La morte di mia madre, avvenuta il 4 gennaio, mi colpisce per tanti motivi. Eccone uno molto particolare.
Mia madre nasce nel 1935 e cessa di vivere a settantacinque anni. Di ottima famiglia, cresce insieme alle tre sorelle sotto l’ala protettrice dei genitori. Terminate le magistrali smette di studiare, preparandosi al matrimonio. E a ventisei anni convola a nozze con mio padre. In poche parole, passa direttamente dalla potestà paterna a quella maritale, che rispetta per il mezzo secolo successivo. Non sperimenta mai un giorno di completa indipendenza. Non lavora mai nemmeno un’ora. A tutto provvede mio padre, e a lei va bene così. Di carattere autoritario, in casa è abituata a farsi obbedire. All’esterno perde l’orientamento e per qualsiasi bisogno, fosse pure la carta più semplice, si affida al marito. All’occorrenza, sa cavarsela da sola. Tra il ’69 e il ’70, mio padre passa un anno in sanatorio per la tubercolosi e lei manda avanti la famiglia con bravura. Ma è uno stato eccezionale, non la norma. La norma è questa: lei si occupa della casa, lui del sostentamento coniugale e filiale.
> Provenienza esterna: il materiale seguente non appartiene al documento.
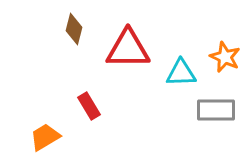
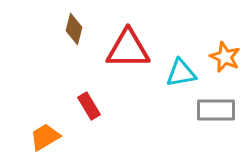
cyan triangle: rotated 8 degrees counterclockwise
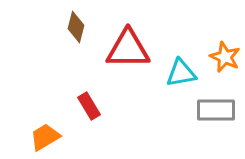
brown diamond: moved 2 px right, 2 px up
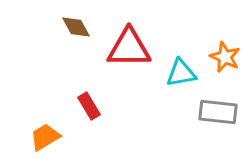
brown diamond: rotated 44 degrees counterclockwise
red triangle: moved 1 px right, 1 px up
gray rectangle: moved 2 px right, 2 px down; rotated 6 degrees clockwise
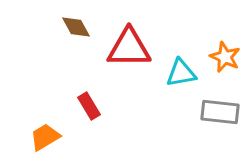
gray rectangle: moved 2 px right
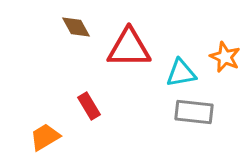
gray rectangle: moved 26 px left
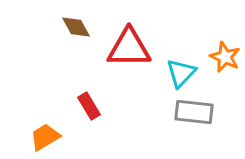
cyan triangle: rotated 36 degrees counterclockwise
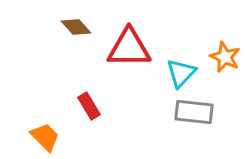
brown diamond: rotated 12 degrees counterclockwise
orange trapezoid: rotated 76 degrees clockwise
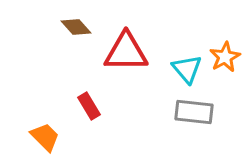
red triangle: moved 3 px left, 4 px down
orange star: rotated 20 degrees clockwise
cyan triangle: moved 6 px right, 4 px up; rotated 24 degrees counterclockwise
Molte, se non quasi tutte le donne della generazione di mia madre, hanno vissuto in questa maniera. Specie nelle terre dalle quali vengo e nel meridione d’Italia. L’emancipazione della figura femminile è maturata dopo, per chi aveva meno anni. Per la donna che nasce nel 1935 vivere sotto tutela è fatto ordinario.
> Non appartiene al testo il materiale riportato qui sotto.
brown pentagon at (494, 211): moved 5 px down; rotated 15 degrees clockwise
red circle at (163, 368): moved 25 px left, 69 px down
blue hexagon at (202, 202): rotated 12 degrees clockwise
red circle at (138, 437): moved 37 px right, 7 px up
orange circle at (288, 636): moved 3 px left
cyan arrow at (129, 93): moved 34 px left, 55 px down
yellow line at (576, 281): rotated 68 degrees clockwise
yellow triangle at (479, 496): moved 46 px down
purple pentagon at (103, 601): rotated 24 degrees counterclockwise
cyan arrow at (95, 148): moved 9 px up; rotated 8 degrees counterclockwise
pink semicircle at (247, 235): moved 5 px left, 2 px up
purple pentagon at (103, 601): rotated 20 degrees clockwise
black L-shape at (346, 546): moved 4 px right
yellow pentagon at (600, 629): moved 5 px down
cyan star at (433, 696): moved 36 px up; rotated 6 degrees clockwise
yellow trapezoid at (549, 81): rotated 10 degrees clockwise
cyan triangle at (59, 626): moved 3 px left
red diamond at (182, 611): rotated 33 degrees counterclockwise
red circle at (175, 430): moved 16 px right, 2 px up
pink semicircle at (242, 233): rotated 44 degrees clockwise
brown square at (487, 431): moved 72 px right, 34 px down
Più della globalizzazione, più dei voli low cost e del turismo di massa. Più dell’i-Pod e dei netbook, della televisione satellitare e dei crack finanziari planetari. Più del mio divorzio e della mia mobilità lavorativa. Più di tutto questo, la morte di mia madre segna per me la fine del vecchio mondo e il passaggio al nuovo. Con lei vedo sparire l’ultimo pezzo della società che mi ha generato, e che ormai non c’è più.
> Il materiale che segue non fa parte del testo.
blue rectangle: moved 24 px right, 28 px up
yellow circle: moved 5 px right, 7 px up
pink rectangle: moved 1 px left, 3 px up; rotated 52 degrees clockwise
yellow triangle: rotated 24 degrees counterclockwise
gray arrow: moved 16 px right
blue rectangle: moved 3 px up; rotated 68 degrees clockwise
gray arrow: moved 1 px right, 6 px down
Mia madre ha mal tollerato il mondo e le sue evoluzioni negli ultimi venti anni. Non capiva perché nessuno volesse più obbedirle. E perché nessuno si attenesse più alle poche e salde regole che avevano guidato la sua esistenza. Questo disagio, questa cattiva sopportazione confermano la voce popolare. È difficile cavalcare l’onda dei propri tempi. Ma ancora più difficile, se non impossibile, è entrare in sintonia con chi ci precede e con chi viene dopo di noi. Il tempo concessoci per seminare del buono è breve. Non buttiamolo al vento.